Québec pas dans les plans

L’objectif derrière la venue du Royal à Québec n’est pas pour faire naître l’espoir d’un club de même niveau dans la capitale.

«Ce n’est pas dans les plans, pour l’instant, et reste à voir si ça va l’être un jour. Ce qui importe, c’est que le sport se développe et nous avons un beau partenariat avec le Royal que l’on veut continuer», ajouter Thivierge.

Vincent Gamache, lui, a hâte de retrouver les amateurs d’Ultimate frisbee au Stade des Élans.
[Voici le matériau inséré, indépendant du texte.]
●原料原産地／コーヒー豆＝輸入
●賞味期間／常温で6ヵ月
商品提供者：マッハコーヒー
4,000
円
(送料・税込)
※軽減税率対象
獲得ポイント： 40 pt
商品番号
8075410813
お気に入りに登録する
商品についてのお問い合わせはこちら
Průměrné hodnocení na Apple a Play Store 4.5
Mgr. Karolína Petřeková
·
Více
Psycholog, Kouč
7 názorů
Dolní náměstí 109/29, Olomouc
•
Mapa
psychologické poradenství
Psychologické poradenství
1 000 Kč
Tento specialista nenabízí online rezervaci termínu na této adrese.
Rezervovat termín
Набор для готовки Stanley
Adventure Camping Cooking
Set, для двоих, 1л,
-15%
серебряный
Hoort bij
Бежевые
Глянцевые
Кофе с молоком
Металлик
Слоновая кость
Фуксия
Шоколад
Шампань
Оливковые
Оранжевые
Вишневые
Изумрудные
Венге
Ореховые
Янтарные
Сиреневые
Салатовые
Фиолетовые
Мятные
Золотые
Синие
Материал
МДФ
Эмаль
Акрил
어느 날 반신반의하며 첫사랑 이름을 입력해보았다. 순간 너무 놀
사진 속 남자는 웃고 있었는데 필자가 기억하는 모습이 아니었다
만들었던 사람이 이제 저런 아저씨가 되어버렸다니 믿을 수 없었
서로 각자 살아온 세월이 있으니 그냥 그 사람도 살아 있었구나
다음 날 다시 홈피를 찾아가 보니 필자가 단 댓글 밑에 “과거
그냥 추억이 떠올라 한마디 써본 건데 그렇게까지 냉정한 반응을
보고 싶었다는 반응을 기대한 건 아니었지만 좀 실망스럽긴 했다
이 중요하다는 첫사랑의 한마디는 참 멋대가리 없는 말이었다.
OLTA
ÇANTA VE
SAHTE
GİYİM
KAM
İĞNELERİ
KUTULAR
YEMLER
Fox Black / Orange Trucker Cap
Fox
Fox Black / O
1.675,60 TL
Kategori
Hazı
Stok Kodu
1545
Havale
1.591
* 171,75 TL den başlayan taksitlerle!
Ce club lui permet de rivaliser avec les meilleurs joueurs en Amérique du Nord, un défi qu’il tenait à relever.

«Ça fait 13-14 ans que je joue au frisbee, je suis allé à Montréal pour le défi, pour jouer dans l’équipe professionnelle et affronter les meilleurs joueurs aux États-Unis», note le joueur de Loretteville.

Et qu’est-ce qui attend les amateurs, samedi? «De l’intensité, des plongeons, des sauts, de beaux catchs. Notre sport est rempli de surprises et d’émotion», résumait-il après une partie amicale avec ses coéquipiers pour le photographe et le vidéaste du Soleil.

Chose certaine, le Royal aime bien ce rendez-vous annuel. Et pas uniquement pour le jeu sur le terrain.

«Il s’agit d’un bel événement. On se déplace à Québec pour venir à la rencontre de nos partisans. Le spectacle est bon sur le terrain, mais il y a aussi un bel esprit de communauté et une camaraderie dans les estrades», soulignait le président du Royal Jean-Lévy Champagne.

Tant qu’il y aura de l’intérêt, ce dernier promet de placer ce match dans le calendrier. Il rêve aussi de voir ce sport aux Jeux olympiques de 2028. «On n’a pas été retenu pour ceux de 2024 comme le breakdance, mais les étoiles pourraient s’aligner pour les Jeux de 2028, à Los Angeles», dit-il à propos de l’Ultimate frisbee, sport pratiqué dans 65 pays.

Mais pour l’instant, c’est au Stade des Élans, dans le quartier Saint-Sacrement, que ça se passe!